What to produce: The pictures do not go in the copy. Reproduce the rest of the entries exactly.

Materials provided:
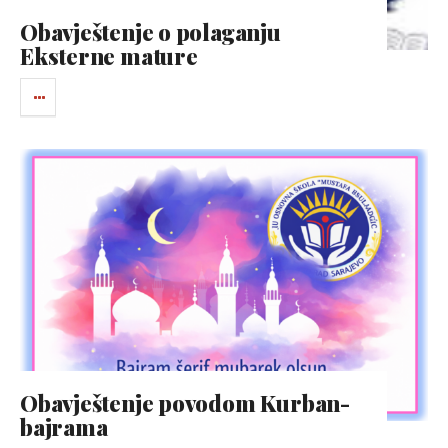
Obavještenje o polaganju
Eksterne mature
Obavještenje povodom Kurban-
bajrama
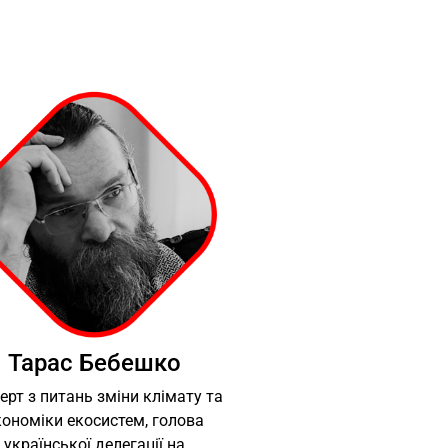
Тарас Бебешко
ерт з питань зміни клімату та
кономіки екосистем, голова
української делегації на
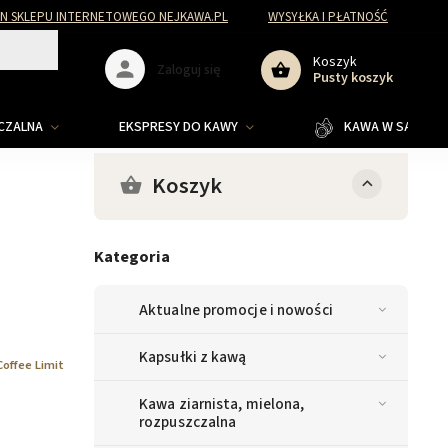
N SKLEPU INTERNETOWEGO NEJKAWA.PL
WYSYŁKA I PŁATNOŚĆ
Koszyk
Zaloguj się
Pusty koszyk
ZCZALNA
EKSPRESY DO KAWY
KAWA W SASZETKA
Koszyk
Kategoria
Aktualne promocje i nowości
Kapsułki z kawą
Coffee Limit
Kawa ziarnista, mielona,
rozpuszczalna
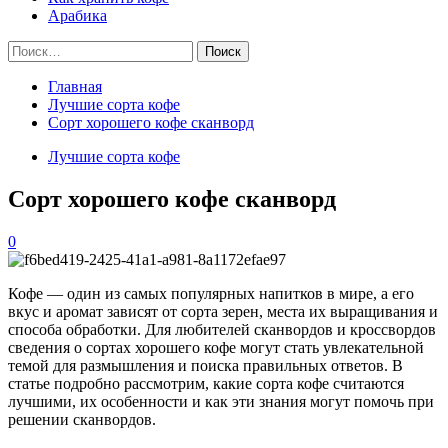
Арабика
Найти:
Главная
Лучшие сорта кофе
Сорт хорошего кофе сканворд
Лучшие сорта кофе
Сорт хорошего кофе сканворд
0
Кофе — один из самых популярных напитков в мире, а его
вкус и аромат зависят от сорта зерен, места их выращивания и
способа обработки. Для любителей сканвордов и кроссвордов
сведения о сортах хорошего кофе могут стать увлекательной
темой для размышления и поиска правильных ответов. В
статье подробно рассмотрим, какие сорта кофе считаются
лучшими, их особенности и как эти знания могут помочь при
решении сканвордов.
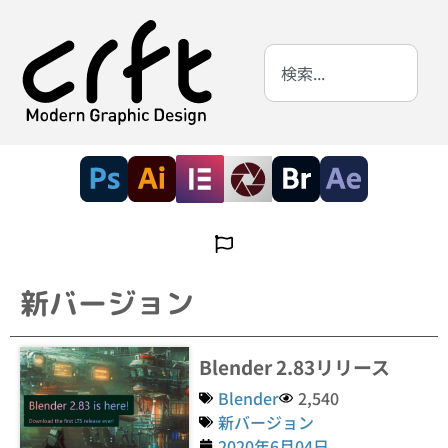
新バージョン
Blender 2.83リリース
Blender
2,540
新バージョン
2020年6月04日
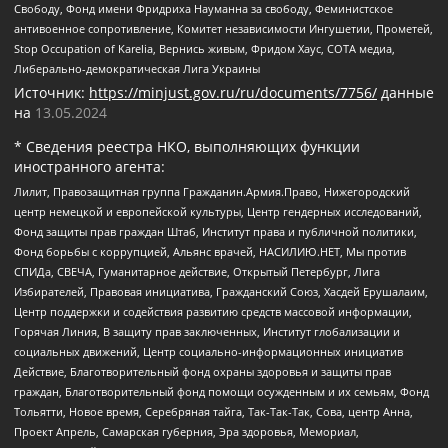
Свободу, Фонд имени Фридриха Науманна за свободу, Феминистское
антивоенное сопротивление, Комитет независимости Ингушетии, Прометей,
Stop Occupation of Karelia, Вернись живым, Фридом Хаус, СОТА медиа,
Либерально-демократическая Лига Украины
Источник:
https://minjust.gov.ru/ru/documents/7756/
данные
на
13.05.2024
* Сведения реестра НКО, выполняющих функции
иностранного агента:
Лилит, Правозащитная группа Гражданин.Армия.Право, Нижегородский
центр немецкой и европейской культуры, Центр гендерных исследований,
Фонд защиты прав граждан Штаб, Институт права и публичной политики,
Фонд борьбы с коррупцией, Альянс врачей, НАСИЛИЮ.НЕТ, Мы против
СПИДа, СВЕЧА, Гуманитарное действие, Открытый Петербург, Лига
Избирателей, Правовая инициатива, Гражданский Союз, Хасдей Ерушалаим,
Центр поддержки и содействия развитию средств массовой информации,
Горячая Линия, В защиту прав заключенных, Институт глобализации и
социальных движений, Центр социально-информационных инициатив
Действие, Благотворительный фонд охраны здоровья и защиты прав
граждан, Благотворительный фонд помощи осужденным и их семьям, Фонд
Тольятти, Новое время, Серебряная тайга, Так-Так-Так, Сова, центр Анна,
Проект Апрель, Самарская губерния, Эра здоровья, Мемориал,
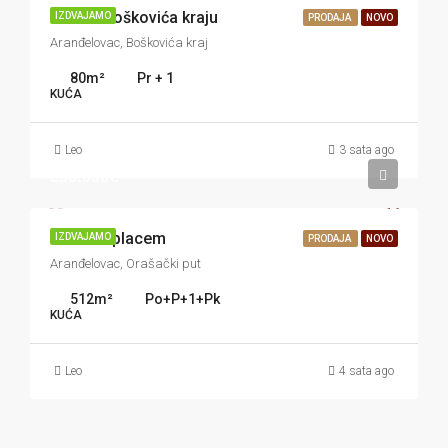
Kuća u Boškovića kraju
IZDVAJAMO
PRODAJA
NOVO
Aranđelovac, Boškovića kraj
80
m²
Pr + 1
KUĆA
Leo
3 sata ago
250.000€
Kuća sa placem
IZDVAJAMO
PRODAJA
NOVO
Aranđelovac, Orašački put
512
m²
Po+P+1+Pk
KUĆA
Leo
4 sata ago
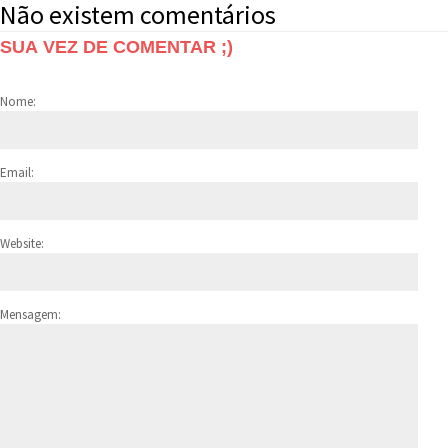
Não existem comentários
SUA VEZ DE COMENTAR ;)
Nome:
Email:
Website:
Mensagem:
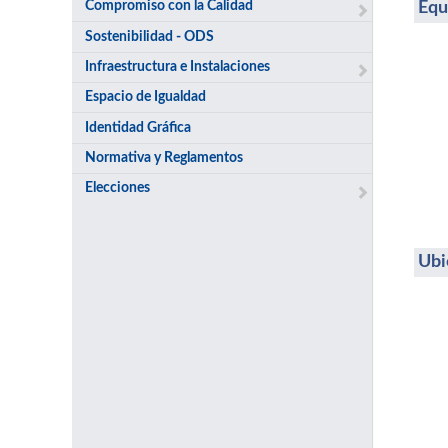
Equ
Compromiso con la Calidad
Sostenibilidad - ODS
Infraestructura e Instalaciones
Espacio de Igualdad
Identidad Gráfica
Normativa y Reglamentos
Elecciones
Ubi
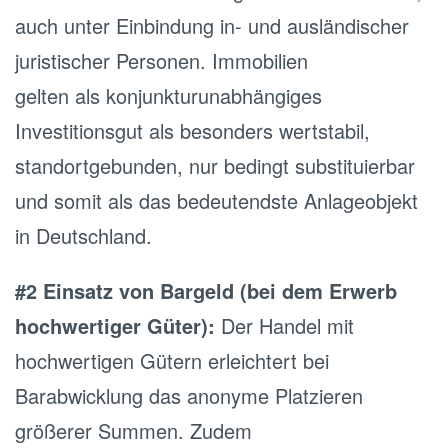
auch unter Einbindung in- und ausländischer
juristischer Personen. Immobilien
gelten als konjunkturunabhängiges
Investitionsgut als besonders wertstabil,
standortgebunden, nur bedingt substituierbar
und somit als das bedeutendste Anlageobjekt
in Deutschland.
#2 Einsatz von Bargeld (bei dem Erwerb
hochwertiger Güter):
Der Handel mit
hochwertigen Gütern erleichtert bei
Barabwicklung das anonyme Platzieren
größerer Summen. Zudem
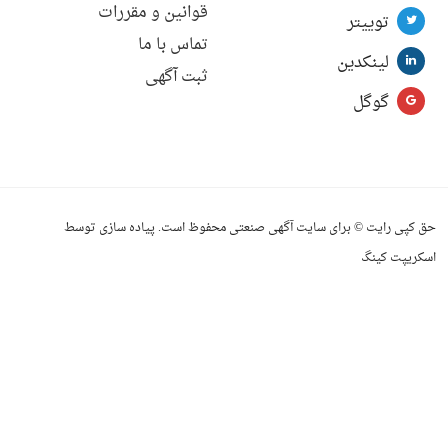
قوانین و مقررات
توییتر
تماس با ما
لینکدین
ثبت آگهی
گوگل
حق کپی رایت © برای سایت آگهی صنعتی محفوظ است. پیاده سازی توسط
اسکریپت کینگ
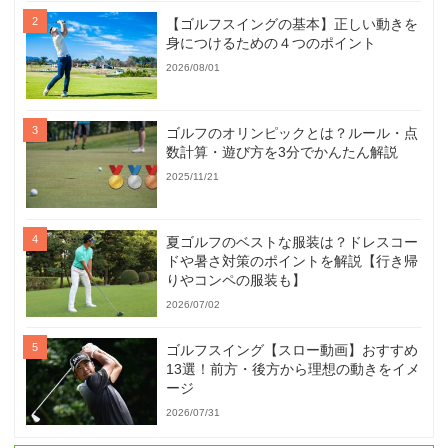
【ゴルフスイングの基本】正しい動きを
身につけるための４つのポイント
2026/08/01
ゴルフのオリンピックとは？ルール・点
数計算・遊び方を3分でかんたん解説
2025/11/21
夏ゴルフのベストな服装は？ドレスコー
ドや暑さ対策のポイントを解説【行き帰
りやコンペの服装も】
2026/07/02
ゴルフスイング【スロー動画】おすすめ
13選！前方・後方から理想の動きをイメ
ージ
2026/07/31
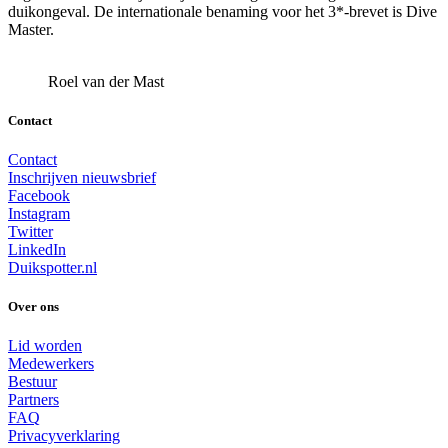
duikongeval. De internationale benaming voor het 3*-brevet is Dive
Master.
Roel van der Mast
Contact
Contact
Inschrijven nieuwsbrief
Facebook
Instagram
Twitter
LinkedIn
Duikspotter.nl
Over ons
Lid worden
Medewerkers
Bestuur
Partners
FAQ
Privacyverklaring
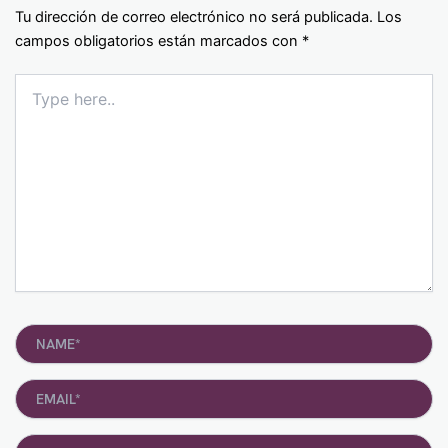
Tu dirección de correo electrónico no será publicada.
Los
campos obligatorios están marcados con
*
Type
here..
Name*
Email*
Website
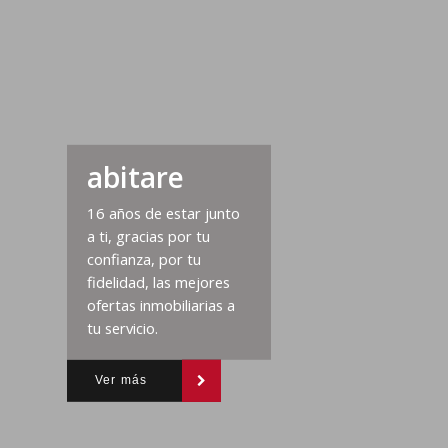
abitare
16 años de estar junto
a ti, gracias por tu
confianza, por tu
fidelidad, las mejores
ofertas inmobiliarias a
tu servicio.
Ver más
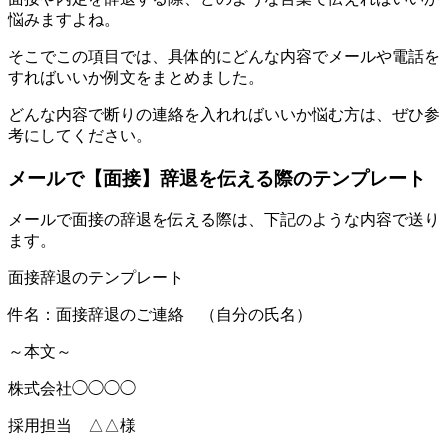
悩みますよね。
そこでこの項目では、具体的にどんな内容でメールや電話を
すればいいか例文をまとめました。
どんな内容で断りの連絡を入れればいいか悩む方は、ぜひ参
考にしてください。
メールで【面接】辞退を伝える際のテンプレート
メールで面接の辞退を伝える際は、下記のような内容で送り
ます。
面接辞退のテンプレート
件名：面接辞退のご連絡 （自分の氏名）
～本文～
株式会社◯◯◯◯
採用担当 △△様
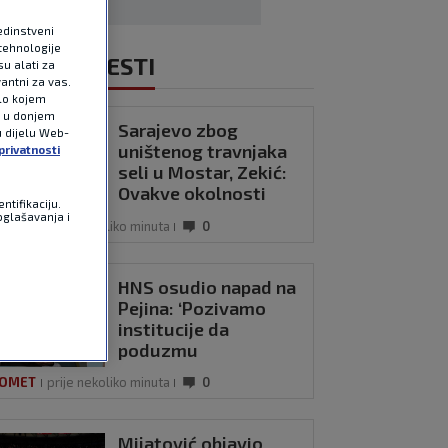
edinstveni
tehnologije
NOVIJE VIJESTI
u alati za
antni za vas.
ilo kojem
e u donjem
Sarajevo zbog
u dijelu Web-
uništenog travnjaka
privatnosti
seli u Mostar, Zekić:
Ovakve okolnosti
ntifikaciju.
nisu dobrodošle
oglašavanja i
OMET
prije nekoliko minuta
0
HNS osudio napad na
Pejina: ‘Pozivamo
institucije da
poduzmu
odgovarajuće mjere’
OMET
prije nekoliko minuta
0
Mijatović objavio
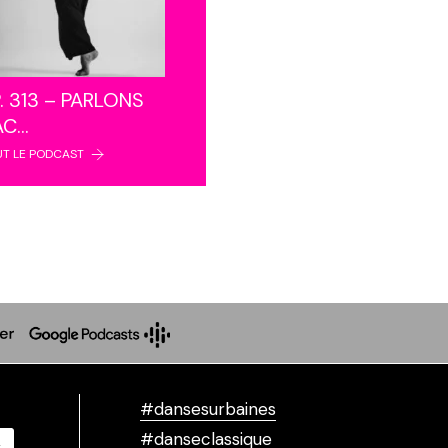
. 313 – PARLONS
AC…
UT LE PODCAST
#dansesurbaines
#danseclassique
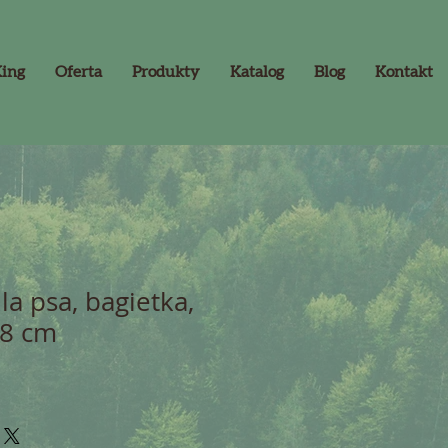
King
Oferta
Produkty
Katalog
Blog
Kontakt
a psa, bagietka,
 8 cm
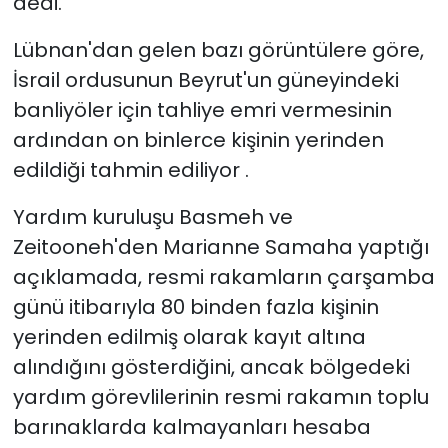
dedi.
Lübnan'dan gelen bazı görüntülere göre,
İsrail ordusunun Beyrut'un güneyindeki
banliyöler için tahliye emri vermesinin
ardından on binlerce kişinin yerinden
edildiği tahmin ediliyor .
Yardım kuruluşu Basmeh ve
Zeitooneh'den Marianne Samaha yaptığı
açıklamada, resmi rakamların çarşamba
günü itibarıyla 80 binden fazla kişinin
yerinden edilmiş olarak kayıt altına
alındığını gösterdiğini, ancak bölgedeki
yardım görevlilerinin resmi rakamın toplu
barınaklarda kalmayanları hesaba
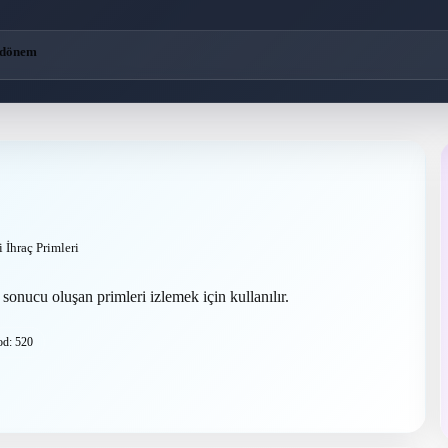
 dönem
 İhraç Primleri
sonucu oluşan primleri izlemek için kullanılır.
d: 520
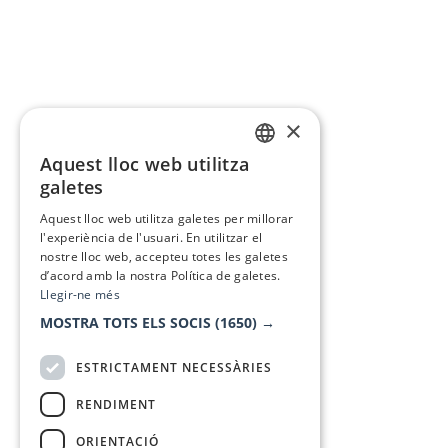
×
Aquest lloc web utilitza
CATALAN
galetes
SPANISH
Aquest lloc web utilitza galetes per millorar
l'experiència de l'usuari. En utilitzar el
nostre lloc web, accepteu totes les galetes
d’acord amb la nostra Política de galetes.
Llegir-ne més
MOSTRA TOTS ELS SOCIS
(1650) →
ESTRICTAMENT NECESSÀRIES
RENDIMENT
ORIENTACIÓ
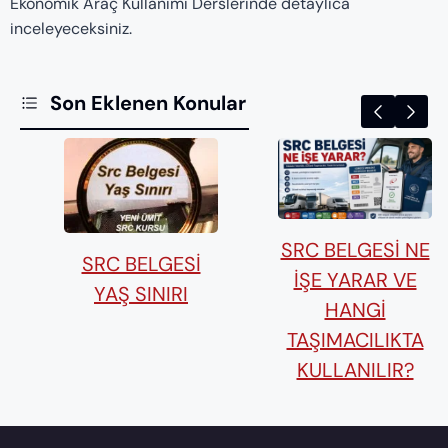
Ekonomik Araç Kullanımı Derslerinde detaylıca
inceleyeceksiniz.
Son Eklenen Konular
SRC BELGESI NE
SRC BELGESI
İŞE YARAR VE
YAŞ SINIRI
HANGI
TAŞIMACILIKTA
KULLANILIR?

Response box:
Obavještenje o polaganju
Eksterne mature
Obavještenje povodom Kurban-
bajrama
Тарас Бебешко
ерт з питань зміни клімату та
кономіки екосистем, голова
української делегації на
N SKLEPU INTERNETOWEGO NEJKAWA.PL
WYSYŁKA I PŁATNOŚĆ
Koszyk
Zaloguj się
Pusty koszyk
ZCZALNA
EKSPRESY DO KAWY
KAWA W SASZETKA
Koszyk
Kategoria
Aktualne promocje i nowości
Kapsułki z kawą
Coffee Limit
Kawa ziarnista, mielona,
rozpuszczalna
Арабика
Найти:
Главная
Лучшие сорта кофе
Сорт хорошего кофе сканворд
Лучшие сорта кофе
Сорт хорошего кофе сканворд
0
Кофе — один из самых популярных напитков в мире, а его
вкус и аромат зависят от сорта зерен, места их выращивания и
способа обработки. Для любителей сканвордов и кроссвордов
сведения о сортах хорошего кофе могут стать увлекательной
темой для размышления и поиска правильных ответов. В
статье подробно рассмотрим, какие сорта кофе считаются
лучшими, их особенности и как эти знания могут помочь при
решении сканвордов.
新バージョン
Blender 2.83リリース
Blender
2,540
新バージョン
2020年6月04日
Свободу, Фонд имени Фридриха Науманна за свободу, Феминистское
антивоенное сопротивление, Комитет независимости Ингушетии, Прометей,
Stop Occupation of Karelia, Вернись живым, Фридом Хаус, СОТА медиа,
Либерально-демократическая Лига Украины
Источник:
https://minjust.gov.ru/ru/documents/7756/
данные
на
13.05.2024
* Сведения реестра НКО, выполняющих функции
иностранного агента:
Лилит, Правозащитная группа Гражданин.Армия.Право, Нижегородский
центр немецкой и европейской культуры, Центр гендерных исследований,
Фонд защиты прав граждан Штаб, Институт права и публичной политики,
Фонд борьбы с коррупцией, Альянс врачей, НАСИЛИЮ.НЕТ, Мы против
СПИДа, СВЕЧА, Гуманитарное действие, Открытый Петербург, Лига
Избирателей, Правовая инициатива, Гражданский Союз, Хасдей Ерушалаим,
Центр поддержки и содействия развитию средств массовой информации,
Горячая Линия, В защиту прав заключенных, Институт глобализации и
социальных движений, Центр социально-информационных инициатив
Действие, Благотворительный фонд охраны здоровья и защиты прав
граждан, Благотворительный фонд помощи осужденным и их семьям, Фонд
Тольятти, Новое время, Серебряная тайга, Так-Так-Так, Сова, центр Анна,
Проект Апрель, Самарская губерния, Эра здоровья, Мемориал,
Kuća u Boškovića kraju
IZDVAJAMO
PRODAJA
NOVO
Aranđelovac, Boškovića kraj
80
m²
Pr + 1
KUĆA
Leo
3 sata ago
250.000€
Kuća sa placem
IZDVAJAMO
PRODAJA
NOVO
Aranđelovac, Orašački put
512
m²
Po+P+1+Pk
KUĆA
Leo
4 sata ago
Não existem comentários
SUA VEZ DE COMENTAR ;)
Nome:
Email:
Website:
Mensagem:
Equ
Compromiso con la Calidad
Sostenibilidad - ODS
Infraestructura e Instalaciones
Espacio de Igualdad
Identidad Gráfica
Normativa y Reglamentos
Elecciones
Ubi
auch unter Einbindung in- und ausländischer
juristischer Personen. Immobilien
gelten als konjunkturunabhängiges
Investitionsgut als besonders wertstabil,
standortgebunden, nur bedingt substituierbar
und somit als das bedeutendste Anlageobjekt
in Deutschland.
#2 Einsatz von Bargeld (bei dem Erwerb
hochwertiger Güter):
Der Handel mit
hochwertigen Gütern erleichtert bei
Barabwicklung das anonyme Platzieren
größerer Summen. Zudem
قوانین و مقررات
توییتر
تماس با ما
لینکدین
ثبت آگهی
گوگل
حق کپی رایت © برای سایت آگهی صنعتی محفوظ است. پیاده سازی توسط
اسکریپت کینگ
【ゴルフスイングの基本】正しい動きを
身につけるための４つのポイント
2026/08/01
ゴルフのオリンピックとは？ルール・点
数計算・遊び方を3分でかんたん解説
2025/11/21
夏ゴルフのベストな服装は？ドレスコー
ドや暑さ対策のポイントを解説【行き帰
りやコンペの服装も】
2026/07/02
ゴルフスイング【スロー動画】おすすめ
13選！前方・後方から理想の動きをイメ
ージ
2026/07/31
duikongeval. De internationale benaming voor het 3*-brevet is Dive
Master.
Roel van der Mast
Contact
Contact
Inschrijven nieuwsbrief
Facebook
Instagram
Twitter
LinkedIn
Duikspotter.nl
Over ons
Lid worden
Medewerkers
Bestuur
Partners
FAQ
Privacyverklaring
Tu dirección de correo electrónico no será publicada.
Los
campos obligatorios están marcados con
*
Type
here..
Name*
Email*
Website
abitare
16 años de estar junto
a ti, gracias por tu
confianza, por tu
fidelidad, las mejores
ofertas inmobiliarias a
tu servicio.
Ver más
悩みますよね。
そこでこの項目では、具体的にどんな内容でメールや電話を
すればいいか例文をまとめました。
どんな内容で断りの連絡を入れればいいか悩む方は、ぜひ参
考にしてください。
メールで【面接】辞退を伝える際のテンプレート
メールで面接の辞退を伝える際は、下記のような内容で送り
ます。
面接辞退のテンプレート
件名：面接辞退のご連絡 （自分の氏名）
～本文～
株式会社◯◯◯◯
採用担当 △△様
edinstveni
tehnologije
NOVIJE VIJESTI
u alati za
antni za vas.
ilo kojem
e u donjem
Sarajevo zbog
u dijelu Web-
uništenog travnjaka
privatnosti
seli u Mostar, Zekić:
Ovakve okolnosti
ntifikaciju.
nisu dobrodošle
oglašavanja i
OMET
prije nekoliko minuta
0
HNS osudio napad na
Pejina: ‘Pozivamo
institucije da
poduzmu
odgovarajuće mjere’
OMET
prije nekoliko minuta
0
Mijatović objavio
. 313 – PARLONS
AC…
UT LE PODCAST
#dansesurbaines
#danseclassique
King
Oferta
Produkty
Katalog
Blog
Kontakt
a psa, bagietka,
 8 cm
dedi.
Lübnan'dan gelen bazı görüntülere göre,
İsrail ordusunun Beyrut'un güneyindeki
banliyöler için tahliye emri vermesinin
ardından on binlerce kişinin yerinden
edildiği tahmin ediliyor .
Yardım kuruluşu Basmeh ve
Zeitooneh'den Marianne Samaha yaptığı
açıklamada, resmi rakamların çarşamba
günü itibarıyla 80 binden fazla kişinin
yerinden edilmiş olarak kayıt altına
alındığını gösterdiğini, ancak bölgedeki
yardım görevlilerinin resmi rakamın toplu
barınaklarda kalmayanları hesaba
 dönem
 İhraç Primleri
sonucu oluşan primleri izlemek için kullanılır.
d: 520
×
Aquest lloc web utilitza
CATALAN
galetes
SPANISH
Aquest lloc web utilitza galetes per millorar
l'experiència de l'usuari. En utilitzar el
nostre lloc web, accepteu totes les galetes
d’acord amb la nostra Política de galetes.
Llegir-ne més
MOSTRA TOTS ELS SOCIS
(1650) →
ESTRICTAMENT NECESSÀRIES
RENDIMENT
ORIENTACIÓ
Ekonomik Araç Kullanımı Derslerinde detaylıca
inceleyeceksiniz.
Son Eklenen Konular
SRC BELGESI NE
SRC BELGESI
İŞE YARAR VE
YAŞ SINIRI
HANGI
TAŞIMACILIKTA
KULLANILIR?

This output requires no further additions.